The listing below must be repeated word for word, without its pictures.
= Beginning of Section =
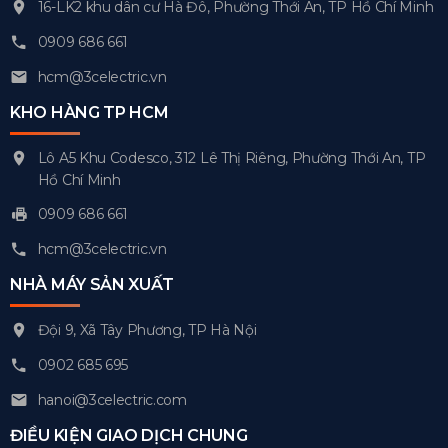
16-LK2 khu dân cư Hà Đô, Phường Thới An, TP Hồ Chí Minh
0909 686 661
hcm@3celectric.vn
KHO HÀNG TP HCM
Lô A5 Khu Codesco, 312 Lê Thị Riêng, Phường Thới An, TP
Hồ Chí Minh
0909 686 661
hcm@3celectric.vn
NHÀ MÁY SẢN XUẤT
Đội 9, Xã Tây Phương, TP Hà Nội
0902 685 695
hanoi@3celectric.com
ĐIỀU KIỆN GIAO DỊCH CHUNG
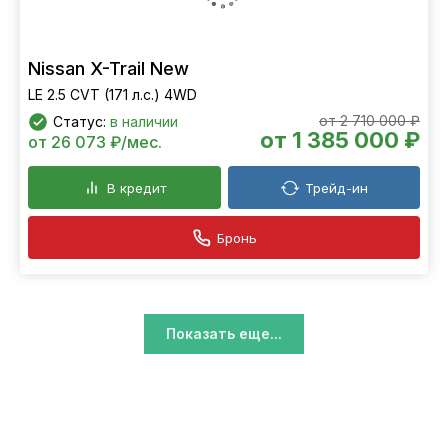
Nissan X-Trail New
LE 2.5 CVT (171 л.с.) 4WD
от 2 710 000 ₽
Статус:
в наличии
от 1 385 000 ₽
от 26 073 ₽/мес.
В кредит
Трейд-ин
Бронь
Показать еще...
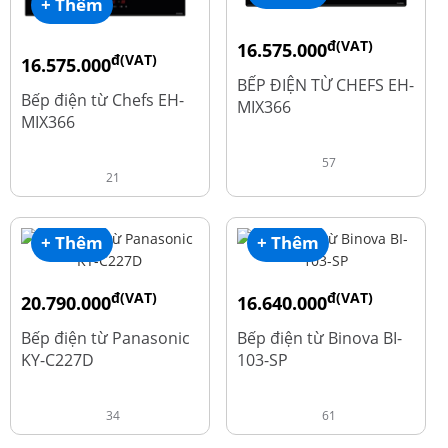
+ Thêm
đ(VAT)
16.575.000
đ(VAT)
16.575.000
đ
19.500.000
BẾP ĐIỆN TỪ CHEFS EH-
đ
19.500.000
Bếp điện từ Chefs EH-
MIX366
MIX366
57
21
+ Thêm
+ Thêm
đ(VAT)
đ(VAT)
20.790.000
16.640.000
đ
đ
25.990.000
20.800.000
Bếp điện từ Panasonic
Bếp điện từ Binova BI-
KY-C227D
103-SP
34
61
= End of Section =
Output of the task>
16-LK2 khu dân cư Hà Đô, Phường Thới An, TP Hồ Chí Minh
0909 686 661
hcm@3celectric.vn
KHO HÀNG TP HCM
Lô A5 Khu Codesco, 312 Lê Thị Riêng, Phường Thới An, TP
Hồ Chí Minh
0909 686 661
hcm@3celectric.vn
NHÀ MÁY SẢN XUẤT
Đội 9, Xã Tây Phương, TP Hà Nội
0902 685 695
hanoi@3celectric.com
ĐIỀU KIỆN GIAO DỊCH CHUNG
Nissan X-Trail New
LE 2.5 CVT (171 л.с.) 4WD
от 2 710 000 ₽
Статус:
в наличии
от 1 385 000 ₽
от 26 073 ₽/мес.
В кредит
Трейд-ин
Бронь
Показать еще...
+ Thêm
đ(VAT)
16.575.000
đ(VAT)
16.575.000
đ
19.500.000
BẾP ĐIỆN TỪ CHEFS EH-
đ
19.500.000
Bếp điện từ Chefs EH-
MIX366
MIX366
57
21
+ Thêm
+ Thêm
đ(VAT)
đ(VAT)
20.790.000
16.640.000
đ
đ
25.990.000
20.800.000
Bếp điện từ Panasonic
Bếp điện từ Binova BI-
KY-C227D
103-SP
34
61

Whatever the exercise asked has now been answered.